De fait Il Trionfo del Tempo e del Disinganno est une œuvre didactique à usage interne à la cour pontificale. Pouvait-on attendre autre chose du livret du cardinal Benedetto Pamphili ? Il s’agit de la mise en scène d’une disputatio théorique traditionnelle, comme il y a en avait beaucoup, et comme on aimait le faire dans les milieux intellectuels ou religieux, notamment jésuites, de l’époque : au lieu d’être philosophique, la disputatio est religieuse, et se termine en leçon de morale bien conformiste. Au trou la Beauté (c’est à dire la Femme) et le plaisir. Ce faisant, le cardinal Pamphili ne fait que prolonger des thèmes rebattus nés chez Horace comme le Carpe Diem, qu’on voit développer en un sens positif chez Du Bellay ou Ronsard (Quand vous serez bien vieille…) et négatif ici. Rien de bien original, si ce n’est la fin où l’on se donne à Dieu, en jetant aux orties nom et attributs du plaisir. C’est une oeuvre de jeunesse sur laquelle Handel reviendra, mais comme souvent sous l’oratorio peut percer l’opéra…
On connaît la question titre du film Aimez-vous Brahms ? d’Anatole Litvak, tiré du roman homonyme de Françoise Sagan. Warlikowski répond dans sa mise en scène à “Aimez-vous Derrida ?” Il place en effet au centre de gravité de la représentation l’extrait du film de Ken McMullen Ghost dance (1983) où Derrida répond aux questions de l’actrice Pascale Ogier . Comme le rappelle Télérama en 2014, à la question « croyez-vous aux fantômes ? » il répond avec sa malice habituelle: « Est-ce qu’on demande d’abord à un fantôme s’il croit aux fantômes ? Ici, le fantôme, c’est moi… […] Je crois que l’avenir est aux fantômes ».
Warlikowski est friand d’extraits de films dans certaines de ses mises en scène, ce fut Rossellini et Roma città aperta dans Parsifal à Paris, honni par un stupide public ; ce fut L’année dernière à Marienbad dans Die Frau ohne Schatten à Munich (où le public est plus sage) , et c’est ici Ghost dance, placé comme toujours hors musique, avant ou après un acte. Et comme toujours à la fois c’est une clé qui nous est donnée (le décor représente quand même une salle de cinéma), et comme souvent, un certain public a hué, sans doute parce que Derrida le hérisse, ou simplement parce que ce public-là a l’esprit singulièrement déconstruit.
Dans un ouvrage dont le livret est une allégorie, dont les personnages sont des concepts, voire des fantômes, comment éviter la philosophie, comment éviter une simple mise en image de la réflexion ? Warlikowski raconte néanmoins une histoire qui se déroule sur écran, dans une salle de cinéma, où l’on voit la jeune Bellezza et un beau jeune homme prendre une substance illicite et finir à l’hôpital : Bellezza est sauvée, mais pas le beau jeune homme, qui finira parmi les fantômes du plaisir passé, errant sur scène ou gisant sur un lit d’hôpital…

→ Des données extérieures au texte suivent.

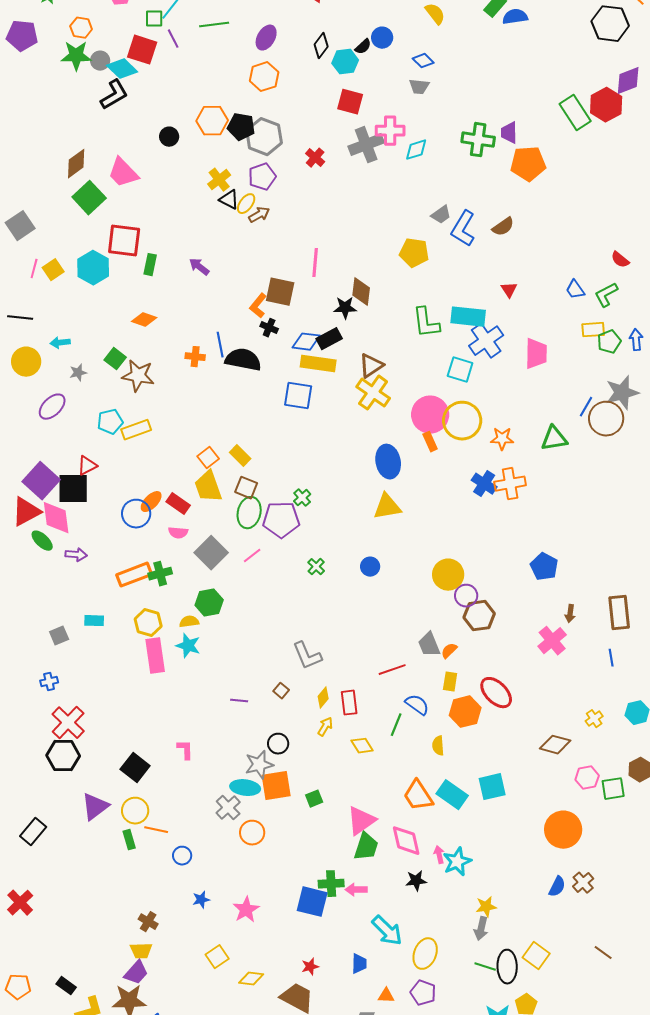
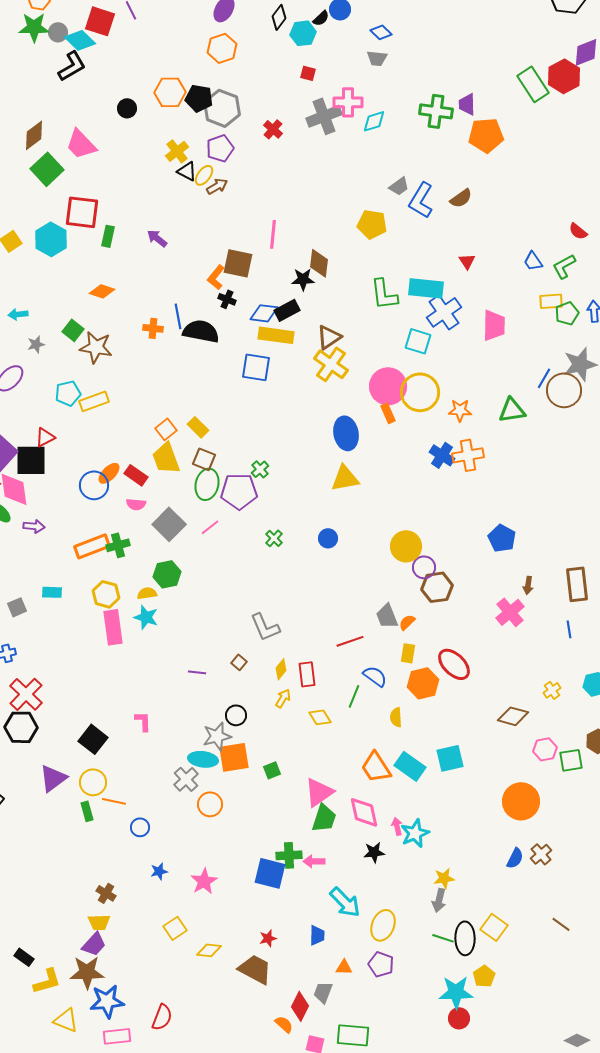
red square: (350, 102) -> (308, 73), size x0.6

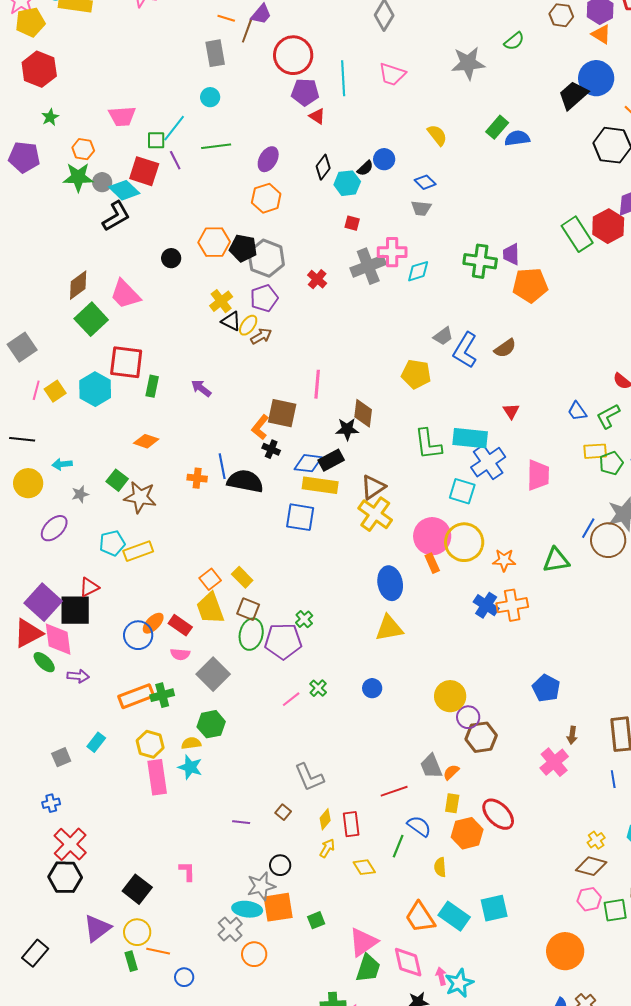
pink line: (210, 527) -> (291, 699), moved
cyan rectangle: (52, 592) -> (96, 742), turned -54
brown diamond: (513, 716) -> (591, 866), moved

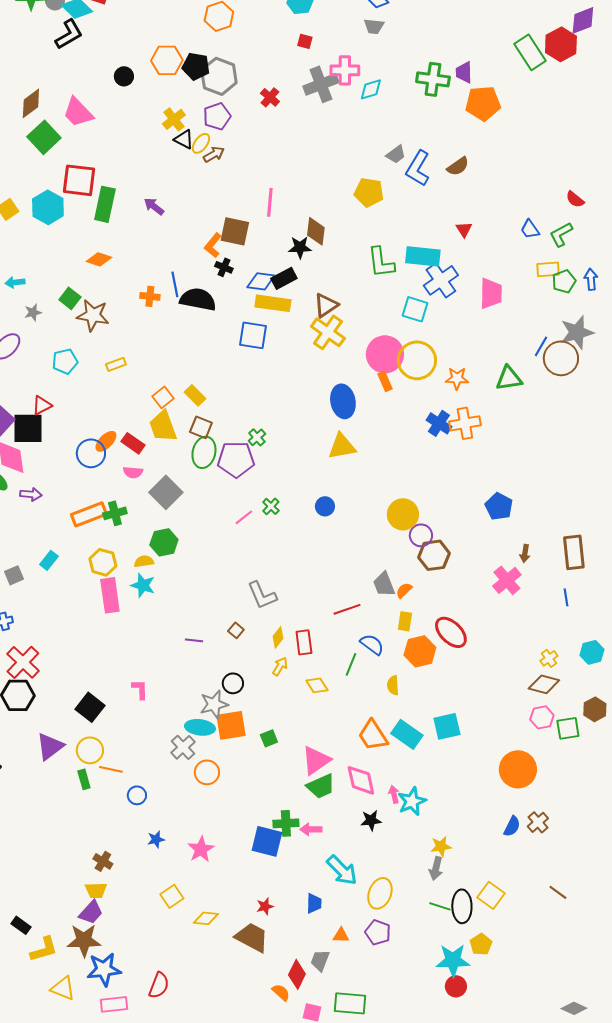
green rectangle: (152, 386) -> (105, 204), size x1.6
yellow rectangle: (138, 551) -> (116, 364), moved, size x0.7
green trapezoid: (368, 968) -> (321, 786), turned 48

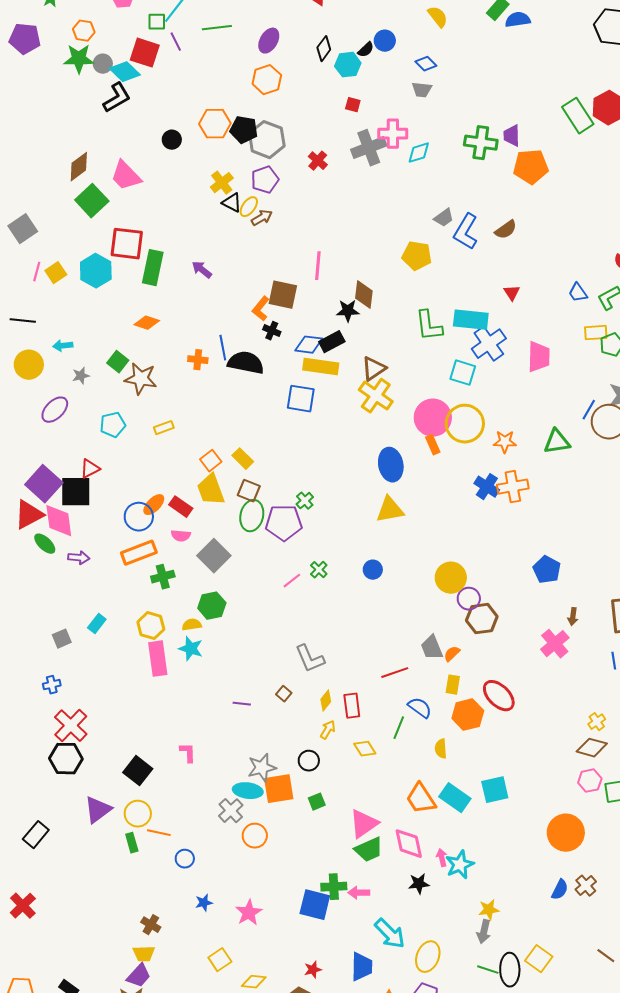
orange rectangle: (89, 514) -> (139, 553), moved
black circle: (233, 683) -> (309, 761), moved
blue trapezoid: (314, 903) -> (362, 967), size x1.4

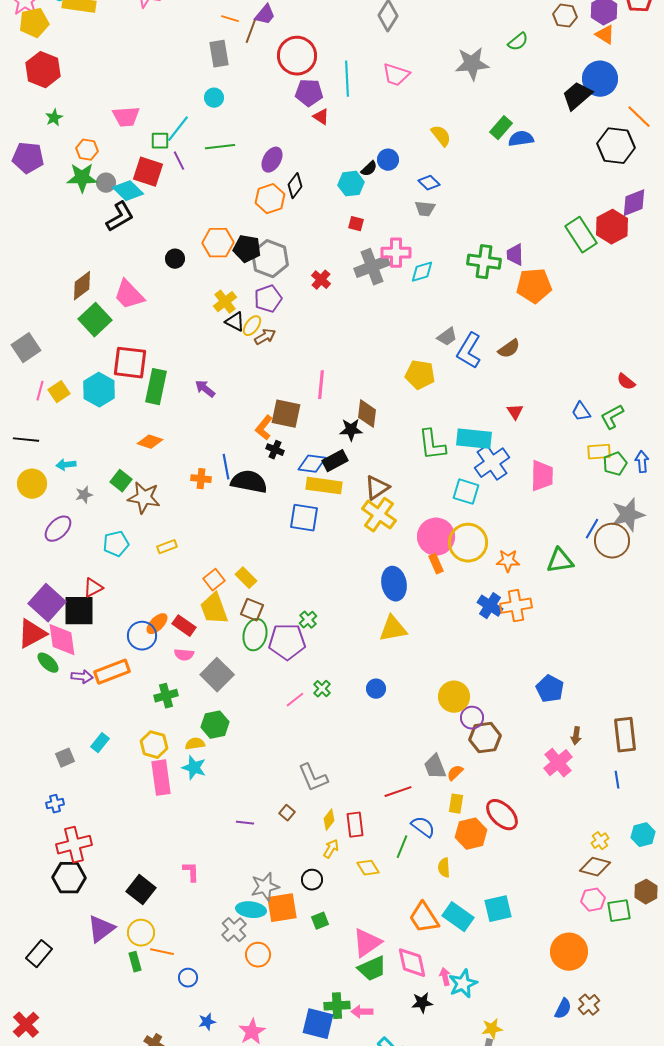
black diamond: (324, 49) -> (295, 186), moved
orange rectangle: (139, 553) -> (112, 672), moved
red cross: (71, 726) -> (74, 845), turned 32

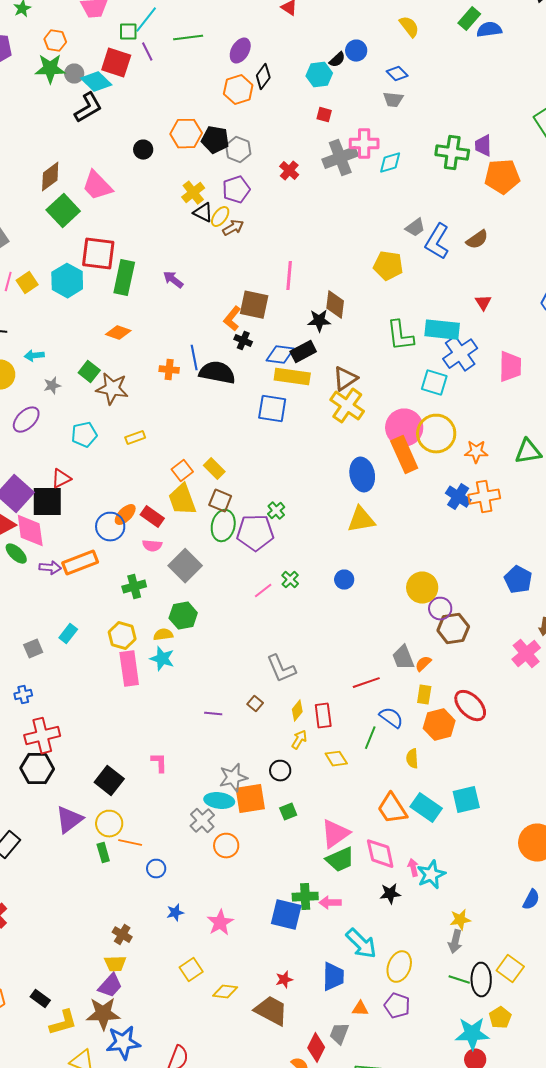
gray hexagon: (270, 259) -> (238, 150), size x0.7
orange rectangle: (436, 564) -> (404, 455), size x1.8

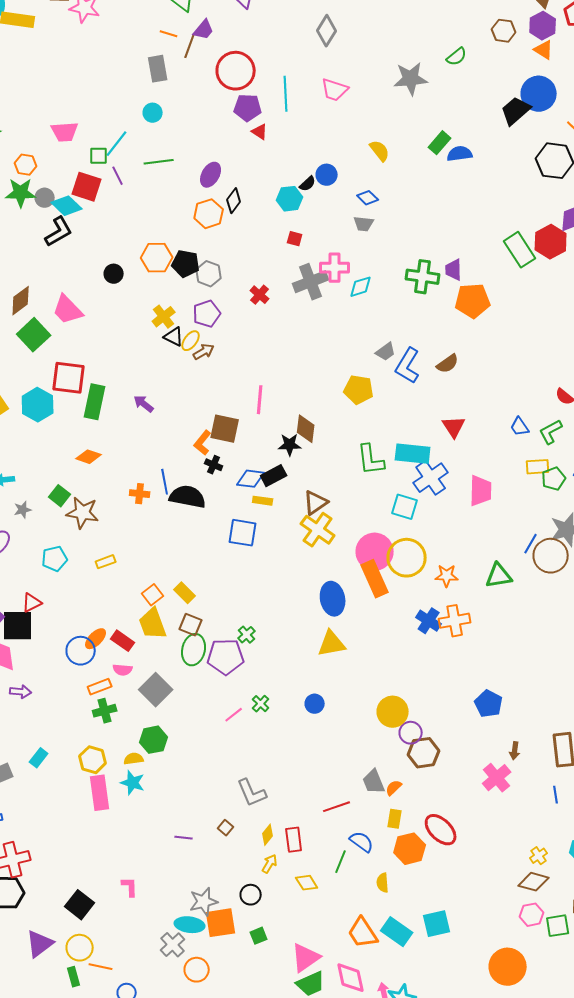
red triangle: (483, 303) -> (454, 427), size x1.4
yellow rectangle: (292, 377) -> (263, 501), size x0.6
orange rectangle: (80, 563) -> (100, 687), moved, size x0.7

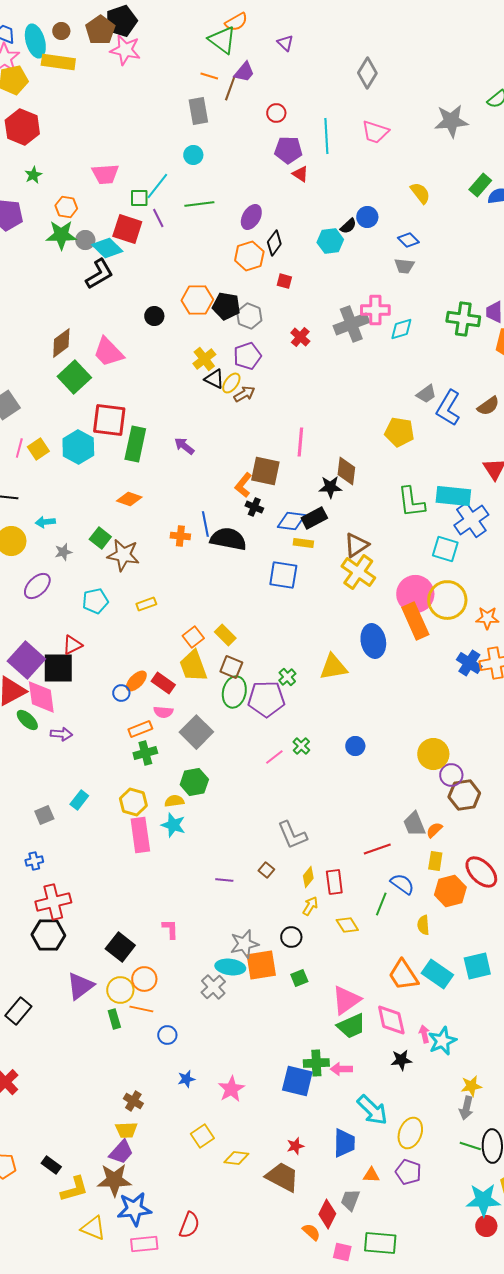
red circle: (236, 71) -> (276, 113), size x0.5
red square: (295, 239) -> (284, 281), moved
yellow triangle: (332, 644) -> (333, 667), moved
blue circle: (81, 651) -> (121, 693), size x0.6
orange circle: (197, 970) -> (144, 979), moved

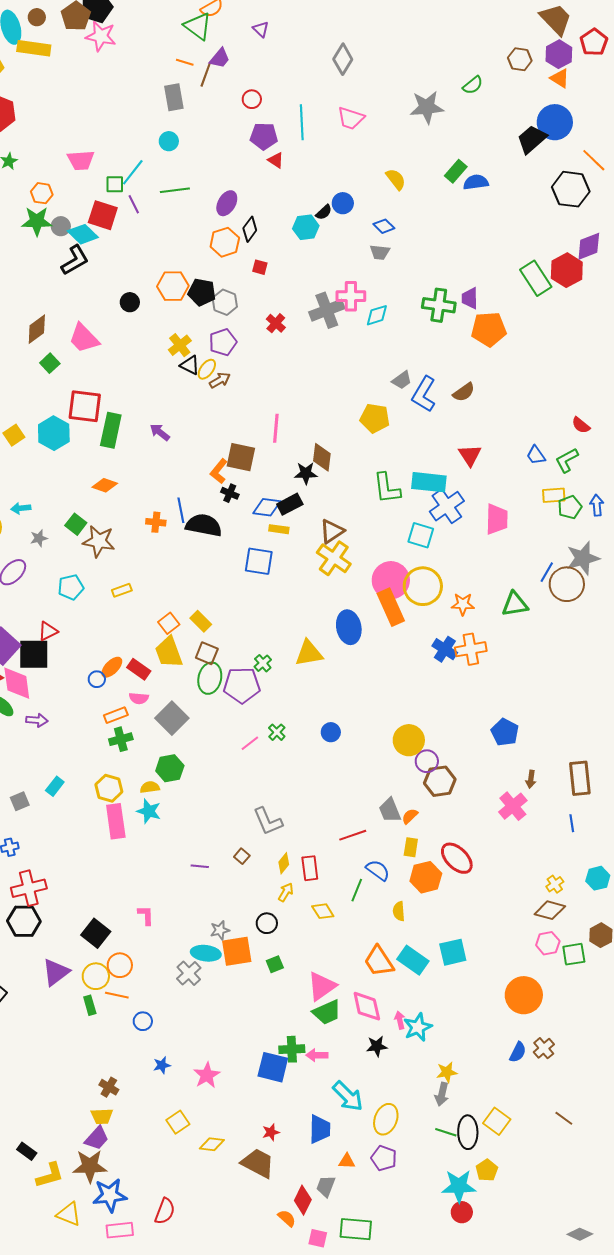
green square: (74, 377) -> (50, 363), size x0.6
gray star: (244, 944) -> (220, 930), size x0.7

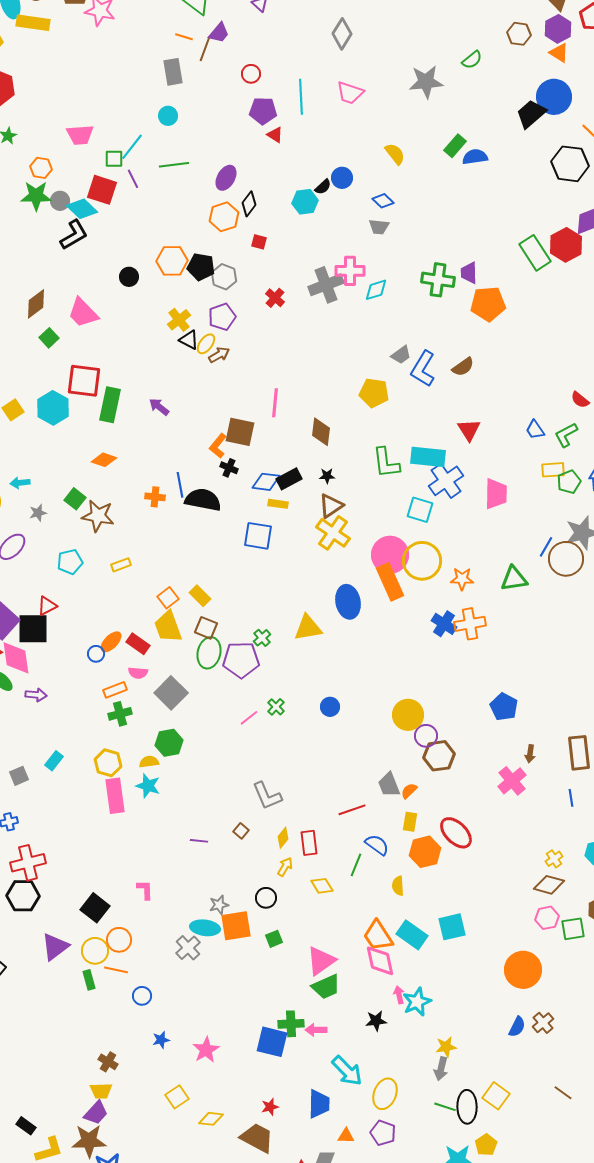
black star: (306, 473) -> (327, 476), moved, size x0.7
pink diamond: (367, 1006) -> (380, 961), moved

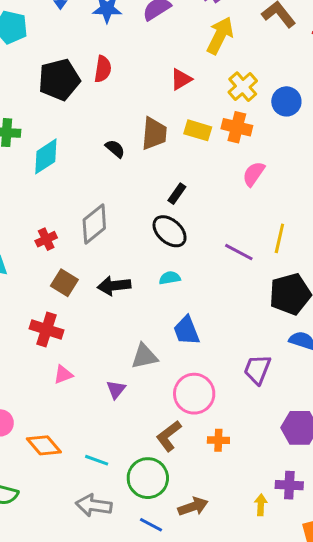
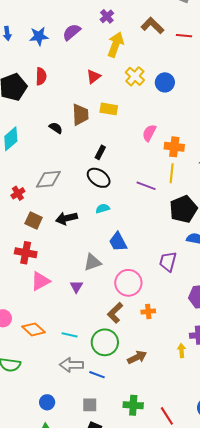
orange cross: (237, 127) -> (174, 147), moved
gray diamond: (94, 224) -> (48, 179), turned 40
pink triangle: (63, 375) -> (40, 281), size x1.5
blue line: (151, 525) -> (97, 375), moved

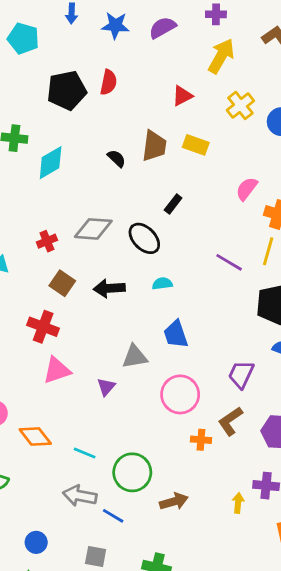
purple cross: (107, 16) -> (216, 14), turned 32
black ellipse: (99, 178) -> (144, 238), moved
brown L-shape: (115, 313) -> (230, 421), moved

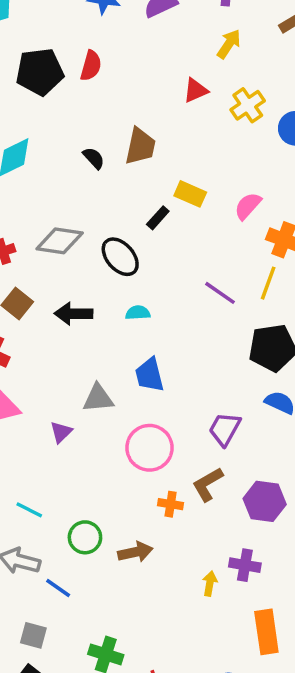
yellow arrow: (221, 56) -> (229, 44), size x0.7
red triangle: (182, 96) -> (196, 90), moved
yellow rectangle: (196, 145) -> (190, 194), moved
green circle: (132, 472) -> (85, 537), size x0.7
brown arrow: (174, 501) -> (135, 552), moved

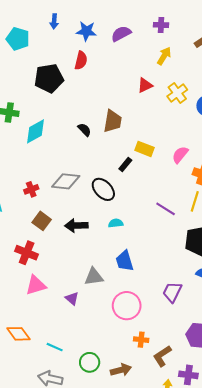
red semicircle: (91, 66) -> (81, 60), moved
purple triangle: (61, 432) -> (72, 298), turned -32
brown L-shape: (208, 484) -> (162, 356), moved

Un jeune homme (Pablo Pillaud-Vivien), Bellezza (Sabine Devieilhe) ©Pascal Victor / ArtComArt
Un jeune homme (Pablo Pillaud-Vivien), Bellezza (Sabine Devieilhe) ©Pascal Victor / ArtComArt

A ce noyau initial, Warlikowski installe une sorte de relation familiale entre Bellezza ivre de jeunesse, Piacere ivre de toutes les tentations, comme un grand frère un peu olé olé, et Tempo comme un « père qui fut jeune » en première partie, paterfamilias en seconde et qui sait donc ce que vieillir veut dire. Tandis que Disinganno est une « maman » rigide et sévère, porteuse de la vérité contre l’illusion.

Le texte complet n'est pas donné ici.